Anti-Semitism in the United States: ADL Audit of Anti-Semitic Incidents in 2010
(Updated October 2011)
The Anti-Defamation League's annual Audit of Anti-Semitic Incidents recorded 1,239 anti-Semitic incidents across the United States in 2010, which represents a 2.3% increase over 2009.
- 22 physical assaults on Jewish individuals (down from 29 in 2009)
- 900 cases of anti-Semitic harassment, threats and events (up from 760 in 2009)
- 317 cases of anti-Semitic vandalism (down from 422 in 2009)
This slight increase in incidents shows that anti-Semitism in the U.S. remains unacceptably high. From assaults to online hate content, from vandalism to harassment, the U.S. is far from immune to the world's oldest hatred. Taken together with the fact that anti-Semitism routinely appears in online environments, the 2010 ADL Audit of Anti-Semitic Incidents demonstrates that anti-Semitism is a serious, persistent and ingrained phenomena in America.
The 2010 Audit comprises incidents from 45 states and the District of Columbia, including official crime statistics as well as information provided to ADL's regional offices by victims, law enforcement offices and community leaders and members.

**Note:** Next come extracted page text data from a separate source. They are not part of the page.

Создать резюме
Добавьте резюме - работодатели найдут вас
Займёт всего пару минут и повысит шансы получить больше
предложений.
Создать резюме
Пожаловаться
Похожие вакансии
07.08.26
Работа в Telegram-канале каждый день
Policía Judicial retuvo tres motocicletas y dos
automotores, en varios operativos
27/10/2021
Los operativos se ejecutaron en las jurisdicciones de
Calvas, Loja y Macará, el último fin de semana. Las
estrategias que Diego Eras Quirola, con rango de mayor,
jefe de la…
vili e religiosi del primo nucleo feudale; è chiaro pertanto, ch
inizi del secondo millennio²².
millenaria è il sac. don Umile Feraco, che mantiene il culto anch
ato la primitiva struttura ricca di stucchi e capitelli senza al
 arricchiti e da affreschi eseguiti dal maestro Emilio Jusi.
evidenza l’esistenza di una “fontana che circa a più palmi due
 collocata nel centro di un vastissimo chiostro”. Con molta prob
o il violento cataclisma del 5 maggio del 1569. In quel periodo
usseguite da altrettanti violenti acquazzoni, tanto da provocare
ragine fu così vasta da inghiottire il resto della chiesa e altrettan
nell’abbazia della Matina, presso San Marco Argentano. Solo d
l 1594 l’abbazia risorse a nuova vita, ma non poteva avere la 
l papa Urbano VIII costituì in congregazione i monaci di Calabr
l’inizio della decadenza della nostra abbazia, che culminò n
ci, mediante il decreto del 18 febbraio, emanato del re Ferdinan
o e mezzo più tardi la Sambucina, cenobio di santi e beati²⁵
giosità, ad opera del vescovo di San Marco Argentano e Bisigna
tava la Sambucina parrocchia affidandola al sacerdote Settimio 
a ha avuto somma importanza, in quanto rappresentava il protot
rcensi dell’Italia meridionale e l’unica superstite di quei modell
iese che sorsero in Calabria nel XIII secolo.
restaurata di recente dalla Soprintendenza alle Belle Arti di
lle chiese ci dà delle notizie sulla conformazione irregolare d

The 2.3% increase in the number of anti-Semitic incidents follows several years of decline. Although no single factor explains this slight increase, it occurs within the context of the continued expansion of online anti-Semitism and hate. While, on the one hand, this provides an outlet for people who may have otherwise expressed themselves in non-virtual environments, on the other hand this may be leading to a coarsening of attitudes and beliefs that has infected real world behavior.
Continuing a longtime trend, the states with the highest totals were those with large Jewish populations. The highest number of anti-Semitic incidents per state are as follows: California (297, up from 275); New York (205, down from 209); New Jersey (130, down from 132); Florida (116, up from 90). Other states that had double-digit incidents recorded: Massachusetts (64, up from 55); Pennsylvania (42, down from 65); Colorado (38, up from 14); Connecticut (38, up from 24); and Texas (37, up from 28). No anti-Semitic incidents were recorded in six states: Alaska, Minnesota, Mississippi, North Dakota, South Dakota and Utah.

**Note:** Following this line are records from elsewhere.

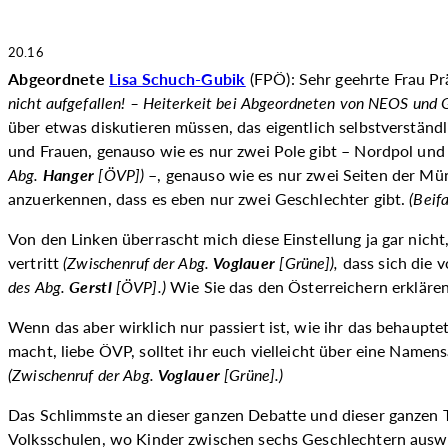
20.16
Abgeordnete
Lisa Schuch-Gubik
(FPÖ): Sehr geehrte Frau Pr
nicht aufgefallen! –
Heiterkeit bei Abgeordneten von NEOS und 
über etwas diskutieren müssen, das eigentlich selbstverständl
und Frauen, genauso wie es nur zwei Pole gibt – Nordpol und
Abg.
Hanger
[ÖVP])
–, genauso wie es nur zwei Seiten der Münz
anzuerkennen, dass es eben nur zwei Geschlechter gibt.
(
Beifa
Von den Linken überrascht mich diese Einstellung ja gar nicht,
vertritt
(Zwischenruf der Abg.
Voglauer
[Grüne]),
dass sich die v
des Abg.
Gerstl
[ÖVP].)
Wie Sie das den Österreichern erkläre
Wenn das aber wirklich nur passiert ist, wie ihr das behaupte
macht, liebe ÖVP, solltet ihr euch vielleicht über eine Nam
(Zwischenruf der Abg.
Voglauer
[Grüne].)
Das Schlimmste an dieser ganzen Debatte und dieser ganzen Th
Volksschulen, wo Kinder zwischen sechs Geschlechtern aus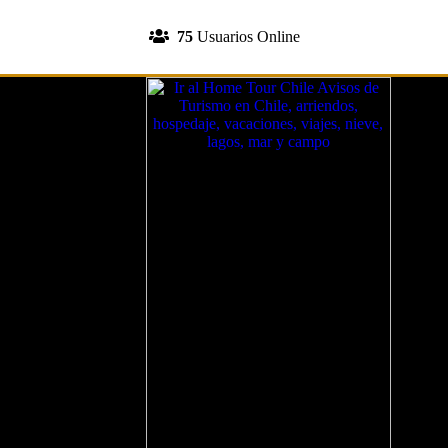
INGRESA A TU CUENTA
75
Usuarios Online
REGISTRATE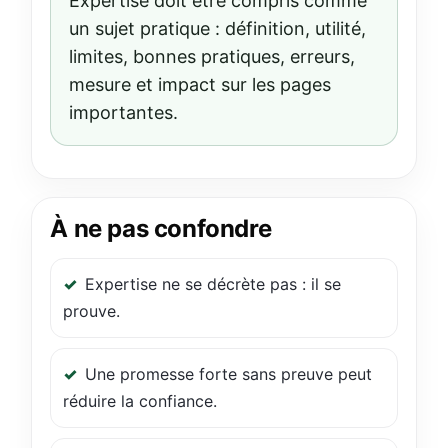
Expertise doit être compris comme
un sujet pratique : définition, utilité,
limites, bonnes pratiques, erreurs,
mesure et impact sur les pages
importantes.
À ne pas confondre
Expertise ne se décrète pas : il se
prouve.
Une promesse forte sans preuve peut
réduire la confiance.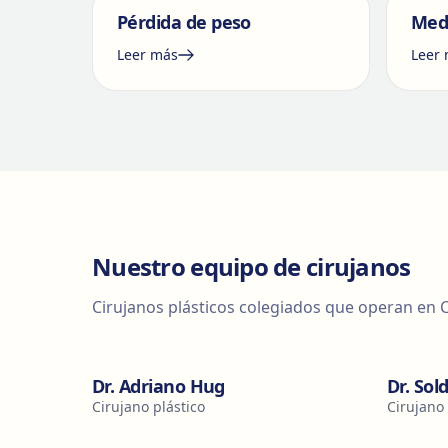
Pérdida de peso
Medi
Leer más
Leer
Nuestro equipo de cirujanos
Cirujanos plásticos colegiados que operan en C
Dr. Adriano Hug
Dr. Sol
Cirujano plástico
Cirujano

A total of 22 anti-Semitic assaults on Jewish individuals (or individuals thought to be Jewish) took place in the United States in 2010, according to the ADL Audit. In Illinois, two suspicious packages that were intercepted on cargo planes Friday were addressed to Chicago Jewish institution are thought to have originated in Yemen as part of a plot by Al Qaeda on the Arabian Peninsula.
ADL recorded 900 cases of anti-Semitic harassment in 2010 up from 760 the year before. Incidents included verbal attacks and slurs against Jewish individuals (or individuals perceived to be Jewish); anti-Semitism conveyed in written or electronic communications, including anti-Semitic cyberbullying; and anti-Semitic speeches, picketing, or events.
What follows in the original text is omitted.